- [Work task] Keep every line in which "text" occurs and drop the rest of the data.

- [Dataset excerpts]
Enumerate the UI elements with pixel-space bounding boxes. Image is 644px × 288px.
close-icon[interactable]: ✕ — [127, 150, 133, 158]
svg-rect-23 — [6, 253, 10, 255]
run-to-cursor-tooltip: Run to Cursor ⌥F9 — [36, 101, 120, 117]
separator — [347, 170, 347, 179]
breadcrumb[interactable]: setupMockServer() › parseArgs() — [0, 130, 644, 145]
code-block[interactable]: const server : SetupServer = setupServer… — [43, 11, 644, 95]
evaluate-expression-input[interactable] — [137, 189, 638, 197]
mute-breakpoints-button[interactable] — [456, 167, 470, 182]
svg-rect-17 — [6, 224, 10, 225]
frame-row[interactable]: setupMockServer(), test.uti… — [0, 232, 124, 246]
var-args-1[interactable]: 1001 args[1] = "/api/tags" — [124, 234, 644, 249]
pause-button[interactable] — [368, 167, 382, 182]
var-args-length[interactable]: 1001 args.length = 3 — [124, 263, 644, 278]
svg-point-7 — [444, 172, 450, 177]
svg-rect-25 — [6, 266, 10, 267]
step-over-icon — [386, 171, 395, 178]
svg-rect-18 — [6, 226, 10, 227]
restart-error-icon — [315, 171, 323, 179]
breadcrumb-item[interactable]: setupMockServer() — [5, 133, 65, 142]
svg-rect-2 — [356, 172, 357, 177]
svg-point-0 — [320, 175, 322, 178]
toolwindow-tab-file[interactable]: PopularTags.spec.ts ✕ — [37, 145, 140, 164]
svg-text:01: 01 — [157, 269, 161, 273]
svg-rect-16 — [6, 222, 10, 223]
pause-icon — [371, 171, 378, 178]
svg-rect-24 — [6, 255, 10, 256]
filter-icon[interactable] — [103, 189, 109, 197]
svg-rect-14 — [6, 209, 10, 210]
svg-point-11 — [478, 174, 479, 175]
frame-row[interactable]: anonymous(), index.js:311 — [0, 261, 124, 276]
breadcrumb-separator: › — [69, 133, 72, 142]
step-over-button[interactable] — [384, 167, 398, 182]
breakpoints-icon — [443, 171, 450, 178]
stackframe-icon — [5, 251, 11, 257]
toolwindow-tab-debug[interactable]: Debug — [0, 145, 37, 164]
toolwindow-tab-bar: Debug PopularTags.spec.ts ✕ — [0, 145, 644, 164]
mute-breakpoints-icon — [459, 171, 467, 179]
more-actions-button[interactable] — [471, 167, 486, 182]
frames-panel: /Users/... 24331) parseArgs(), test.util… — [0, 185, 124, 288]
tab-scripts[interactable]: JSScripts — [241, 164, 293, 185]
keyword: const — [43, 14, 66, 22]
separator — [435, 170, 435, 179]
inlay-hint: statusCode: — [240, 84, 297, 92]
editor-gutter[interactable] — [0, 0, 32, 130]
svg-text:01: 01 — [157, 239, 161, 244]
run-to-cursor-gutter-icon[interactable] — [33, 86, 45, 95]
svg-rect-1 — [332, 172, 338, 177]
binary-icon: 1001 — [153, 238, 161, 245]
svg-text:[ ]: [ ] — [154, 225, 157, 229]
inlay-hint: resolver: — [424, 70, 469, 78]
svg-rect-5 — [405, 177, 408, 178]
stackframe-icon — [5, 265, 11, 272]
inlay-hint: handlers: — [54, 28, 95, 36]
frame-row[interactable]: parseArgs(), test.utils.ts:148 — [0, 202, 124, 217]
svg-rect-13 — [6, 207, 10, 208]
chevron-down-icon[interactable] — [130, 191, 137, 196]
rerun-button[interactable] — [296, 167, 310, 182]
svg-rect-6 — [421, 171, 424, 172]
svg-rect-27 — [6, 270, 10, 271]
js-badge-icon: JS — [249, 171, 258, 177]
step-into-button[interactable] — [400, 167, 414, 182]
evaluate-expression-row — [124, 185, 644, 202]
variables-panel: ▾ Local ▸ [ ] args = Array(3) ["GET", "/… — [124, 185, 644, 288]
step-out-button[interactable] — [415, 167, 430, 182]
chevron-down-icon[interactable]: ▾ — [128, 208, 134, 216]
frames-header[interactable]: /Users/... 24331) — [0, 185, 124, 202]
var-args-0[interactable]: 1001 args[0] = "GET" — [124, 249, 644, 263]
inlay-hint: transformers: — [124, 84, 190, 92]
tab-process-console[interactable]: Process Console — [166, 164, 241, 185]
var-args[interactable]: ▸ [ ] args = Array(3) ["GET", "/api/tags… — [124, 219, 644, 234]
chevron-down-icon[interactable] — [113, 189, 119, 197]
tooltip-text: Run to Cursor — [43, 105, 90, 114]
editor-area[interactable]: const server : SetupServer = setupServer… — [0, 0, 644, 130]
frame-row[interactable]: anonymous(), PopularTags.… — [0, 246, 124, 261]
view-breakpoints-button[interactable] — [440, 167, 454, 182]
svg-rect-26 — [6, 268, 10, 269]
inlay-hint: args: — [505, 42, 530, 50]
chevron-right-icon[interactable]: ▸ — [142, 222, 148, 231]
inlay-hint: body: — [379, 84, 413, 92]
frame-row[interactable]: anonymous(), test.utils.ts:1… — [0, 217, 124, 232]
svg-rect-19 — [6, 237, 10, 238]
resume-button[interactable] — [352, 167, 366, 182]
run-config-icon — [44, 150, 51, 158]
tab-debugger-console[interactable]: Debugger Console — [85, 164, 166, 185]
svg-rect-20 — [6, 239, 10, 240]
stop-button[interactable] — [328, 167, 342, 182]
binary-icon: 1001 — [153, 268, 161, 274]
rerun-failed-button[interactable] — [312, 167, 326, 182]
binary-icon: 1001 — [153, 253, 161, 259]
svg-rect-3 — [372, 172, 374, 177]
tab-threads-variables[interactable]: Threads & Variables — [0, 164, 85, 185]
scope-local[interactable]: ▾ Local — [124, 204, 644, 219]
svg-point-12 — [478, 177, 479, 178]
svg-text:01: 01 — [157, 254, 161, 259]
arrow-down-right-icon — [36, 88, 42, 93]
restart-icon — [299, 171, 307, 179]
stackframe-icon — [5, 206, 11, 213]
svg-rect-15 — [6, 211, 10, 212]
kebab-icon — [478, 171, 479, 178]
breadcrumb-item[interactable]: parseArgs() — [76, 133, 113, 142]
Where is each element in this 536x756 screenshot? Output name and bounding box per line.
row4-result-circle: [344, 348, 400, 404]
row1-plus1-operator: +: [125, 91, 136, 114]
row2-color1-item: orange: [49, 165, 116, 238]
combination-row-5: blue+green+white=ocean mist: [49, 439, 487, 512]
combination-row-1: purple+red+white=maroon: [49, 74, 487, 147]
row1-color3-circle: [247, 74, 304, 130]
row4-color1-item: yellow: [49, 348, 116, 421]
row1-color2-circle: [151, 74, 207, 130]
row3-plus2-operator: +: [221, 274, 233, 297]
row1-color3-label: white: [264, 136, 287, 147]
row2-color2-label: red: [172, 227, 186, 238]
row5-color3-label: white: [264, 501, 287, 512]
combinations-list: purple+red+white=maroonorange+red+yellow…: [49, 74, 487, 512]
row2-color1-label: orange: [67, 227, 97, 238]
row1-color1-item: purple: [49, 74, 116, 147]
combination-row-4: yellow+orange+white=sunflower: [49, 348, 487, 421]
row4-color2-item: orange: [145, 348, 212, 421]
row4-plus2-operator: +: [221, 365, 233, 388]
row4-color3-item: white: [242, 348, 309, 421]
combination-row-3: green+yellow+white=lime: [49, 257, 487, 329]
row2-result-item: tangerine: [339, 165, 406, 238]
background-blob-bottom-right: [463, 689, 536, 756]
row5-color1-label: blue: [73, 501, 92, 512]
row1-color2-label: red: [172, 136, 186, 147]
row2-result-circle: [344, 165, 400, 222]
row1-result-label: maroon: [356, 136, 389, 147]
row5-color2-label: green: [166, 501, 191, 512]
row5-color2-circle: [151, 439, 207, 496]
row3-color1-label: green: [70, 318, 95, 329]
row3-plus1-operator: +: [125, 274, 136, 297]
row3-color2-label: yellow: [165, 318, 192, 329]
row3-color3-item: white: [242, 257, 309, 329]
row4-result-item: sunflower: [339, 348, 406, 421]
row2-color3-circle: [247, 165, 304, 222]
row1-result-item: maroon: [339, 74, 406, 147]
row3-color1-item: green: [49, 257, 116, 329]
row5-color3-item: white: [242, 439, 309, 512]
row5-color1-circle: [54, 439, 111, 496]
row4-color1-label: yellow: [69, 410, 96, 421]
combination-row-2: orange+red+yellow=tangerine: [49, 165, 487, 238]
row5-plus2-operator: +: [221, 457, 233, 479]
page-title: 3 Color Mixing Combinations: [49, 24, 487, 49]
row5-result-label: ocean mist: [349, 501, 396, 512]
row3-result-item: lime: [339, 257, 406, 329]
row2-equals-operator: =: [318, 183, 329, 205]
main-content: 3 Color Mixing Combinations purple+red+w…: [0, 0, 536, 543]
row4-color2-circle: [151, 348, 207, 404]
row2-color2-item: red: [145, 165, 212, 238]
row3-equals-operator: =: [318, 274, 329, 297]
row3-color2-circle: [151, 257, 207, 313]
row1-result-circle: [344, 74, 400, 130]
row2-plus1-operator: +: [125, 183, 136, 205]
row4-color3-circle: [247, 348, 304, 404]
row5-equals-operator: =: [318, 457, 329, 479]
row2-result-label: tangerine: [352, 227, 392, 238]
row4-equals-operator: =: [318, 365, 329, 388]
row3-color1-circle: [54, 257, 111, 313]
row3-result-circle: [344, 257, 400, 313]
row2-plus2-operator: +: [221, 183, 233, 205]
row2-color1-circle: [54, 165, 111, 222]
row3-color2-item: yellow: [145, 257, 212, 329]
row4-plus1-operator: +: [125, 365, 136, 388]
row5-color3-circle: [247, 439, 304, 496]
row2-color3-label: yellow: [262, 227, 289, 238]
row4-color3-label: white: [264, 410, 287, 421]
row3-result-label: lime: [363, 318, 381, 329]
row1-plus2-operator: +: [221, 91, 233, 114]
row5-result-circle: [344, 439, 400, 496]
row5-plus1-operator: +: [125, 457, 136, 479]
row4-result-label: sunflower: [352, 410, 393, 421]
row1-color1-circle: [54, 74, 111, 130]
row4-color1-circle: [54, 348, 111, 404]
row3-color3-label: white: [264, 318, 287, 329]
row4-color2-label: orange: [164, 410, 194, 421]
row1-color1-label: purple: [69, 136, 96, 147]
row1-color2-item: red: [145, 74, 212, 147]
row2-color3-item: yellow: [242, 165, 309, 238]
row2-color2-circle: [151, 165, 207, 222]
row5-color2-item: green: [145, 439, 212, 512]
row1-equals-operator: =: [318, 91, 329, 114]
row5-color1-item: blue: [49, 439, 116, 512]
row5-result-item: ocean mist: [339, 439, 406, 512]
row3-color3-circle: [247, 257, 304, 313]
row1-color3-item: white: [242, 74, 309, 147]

---

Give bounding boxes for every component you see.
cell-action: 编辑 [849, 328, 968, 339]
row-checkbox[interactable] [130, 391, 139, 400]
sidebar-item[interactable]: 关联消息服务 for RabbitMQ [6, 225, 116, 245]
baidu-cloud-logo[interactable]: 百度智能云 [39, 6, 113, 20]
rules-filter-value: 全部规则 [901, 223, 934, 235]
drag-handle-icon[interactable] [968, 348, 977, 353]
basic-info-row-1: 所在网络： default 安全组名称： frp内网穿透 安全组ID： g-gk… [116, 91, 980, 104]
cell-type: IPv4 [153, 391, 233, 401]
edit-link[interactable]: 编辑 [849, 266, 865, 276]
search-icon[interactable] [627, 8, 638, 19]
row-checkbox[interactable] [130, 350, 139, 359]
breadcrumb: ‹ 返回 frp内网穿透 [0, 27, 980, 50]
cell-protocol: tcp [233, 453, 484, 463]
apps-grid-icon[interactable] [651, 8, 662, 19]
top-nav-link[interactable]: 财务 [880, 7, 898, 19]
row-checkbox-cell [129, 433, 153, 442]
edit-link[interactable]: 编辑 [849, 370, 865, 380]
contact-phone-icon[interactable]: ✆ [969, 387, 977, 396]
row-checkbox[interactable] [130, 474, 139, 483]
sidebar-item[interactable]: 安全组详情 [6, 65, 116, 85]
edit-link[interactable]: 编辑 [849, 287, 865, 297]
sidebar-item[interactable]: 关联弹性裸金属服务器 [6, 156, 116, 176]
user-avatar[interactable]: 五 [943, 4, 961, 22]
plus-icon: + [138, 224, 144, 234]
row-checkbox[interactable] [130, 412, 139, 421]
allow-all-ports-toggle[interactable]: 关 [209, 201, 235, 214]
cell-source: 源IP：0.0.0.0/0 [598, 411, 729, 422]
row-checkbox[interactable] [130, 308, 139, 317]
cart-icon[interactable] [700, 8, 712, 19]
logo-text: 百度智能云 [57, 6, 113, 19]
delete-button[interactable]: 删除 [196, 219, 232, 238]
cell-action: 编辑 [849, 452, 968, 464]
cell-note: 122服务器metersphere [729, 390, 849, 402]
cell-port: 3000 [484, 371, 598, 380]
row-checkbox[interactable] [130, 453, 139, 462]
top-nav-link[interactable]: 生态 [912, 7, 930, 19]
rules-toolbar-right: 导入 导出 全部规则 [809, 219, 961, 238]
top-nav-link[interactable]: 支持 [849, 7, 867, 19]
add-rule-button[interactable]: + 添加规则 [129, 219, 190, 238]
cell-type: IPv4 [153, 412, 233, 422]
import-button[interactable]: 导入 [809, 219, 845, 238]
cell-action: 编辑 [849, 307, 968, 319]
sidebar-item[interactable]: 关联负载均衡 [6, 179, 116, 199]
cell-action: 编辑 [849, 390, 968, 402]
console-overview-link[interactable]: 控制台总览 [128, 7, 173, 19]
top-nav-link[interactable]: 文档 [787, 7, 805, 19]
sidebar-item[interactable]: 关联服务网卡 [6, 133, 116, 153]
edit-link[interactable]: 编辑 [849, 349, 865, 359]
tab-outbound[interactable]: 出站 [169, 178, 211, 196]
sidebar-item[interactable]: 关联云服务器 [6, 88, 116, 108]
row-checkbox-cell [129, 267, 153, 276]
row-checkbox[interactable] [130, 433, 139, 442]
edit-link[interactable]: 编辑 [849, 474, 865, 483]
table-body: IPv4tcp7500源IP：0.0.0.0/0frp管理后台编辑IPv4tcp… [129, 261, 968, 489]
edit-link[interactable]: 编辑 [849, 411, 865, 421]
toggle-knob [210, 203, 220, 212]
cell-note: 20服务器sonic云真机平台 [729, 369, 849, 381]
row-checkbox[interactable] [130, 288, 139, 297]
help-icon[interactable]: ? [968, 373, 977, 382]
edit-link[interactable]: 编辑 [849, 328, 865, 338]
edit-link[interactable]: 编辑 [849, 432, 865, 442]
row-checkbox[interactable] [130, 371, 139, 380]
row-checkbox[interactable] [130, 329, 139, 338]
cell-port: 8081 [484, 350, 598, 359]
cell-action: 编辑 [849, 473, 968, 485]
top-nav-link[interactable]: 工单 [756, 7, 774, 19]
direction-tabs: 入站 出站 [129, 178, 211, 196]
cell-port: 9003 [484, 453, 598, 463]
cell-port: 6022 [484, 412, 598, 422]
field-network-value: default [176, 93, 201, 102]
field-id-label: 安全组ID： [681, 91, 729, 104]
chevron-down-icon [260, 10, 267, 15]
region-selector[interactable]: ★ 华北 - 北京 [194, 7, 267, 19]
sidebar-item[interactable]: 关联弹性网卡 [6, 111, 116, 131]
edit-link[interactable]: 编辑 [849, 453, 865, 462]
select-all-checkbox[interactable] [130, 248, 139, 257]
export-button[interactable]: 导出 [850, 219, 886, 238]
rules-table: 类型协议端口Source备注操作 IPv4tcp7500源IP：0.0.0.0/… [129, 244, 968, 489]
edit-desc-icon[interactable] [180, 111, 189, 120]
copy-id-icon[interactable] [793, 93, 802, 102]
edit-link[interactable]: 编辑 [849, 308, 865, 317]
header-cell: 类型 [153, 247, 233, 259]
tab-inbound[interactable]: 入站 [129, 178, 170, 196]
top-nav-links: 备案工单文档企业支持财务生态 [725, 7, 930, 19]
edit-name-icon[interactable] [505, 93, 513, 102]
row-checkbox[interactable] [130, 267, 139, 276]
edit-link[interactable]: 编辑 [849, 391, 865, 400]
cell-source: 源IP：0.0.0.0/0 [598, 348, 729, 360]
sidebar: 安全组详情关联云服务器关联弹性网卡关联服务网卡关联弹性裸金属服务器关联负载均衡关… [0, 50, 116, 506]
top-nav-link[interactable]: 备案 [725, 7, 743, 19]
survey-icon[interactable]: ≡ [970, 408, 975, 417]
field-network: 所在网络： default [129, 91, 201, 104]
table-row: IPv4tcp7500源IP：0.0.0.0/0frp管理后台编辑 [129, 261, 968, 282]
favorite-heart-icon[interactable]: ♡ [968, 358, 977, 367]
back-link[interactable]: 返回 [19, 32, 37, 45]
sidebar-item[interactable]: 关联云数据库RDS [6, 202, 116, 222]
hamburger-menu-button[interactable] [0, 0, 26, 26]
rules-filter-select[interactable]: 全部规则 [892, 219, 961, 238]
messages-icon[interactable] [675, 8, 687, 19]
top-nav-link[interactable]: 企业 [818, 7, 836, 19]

- [Completed task]
svg-text:01: 01 — [157, 269, 161, 273]
svg-text:01: 01 — [157, 239, 161, 244]
svg-text:[ ]: [ ] — [154, 225, 157, 229]
tooltip-text: Run to Cursor — [43, 105, 90, 114]
svg-text:01: 01 — [157, 254, 161, 259]
logo-text: 百度智能云 [57, 6, 113, 19]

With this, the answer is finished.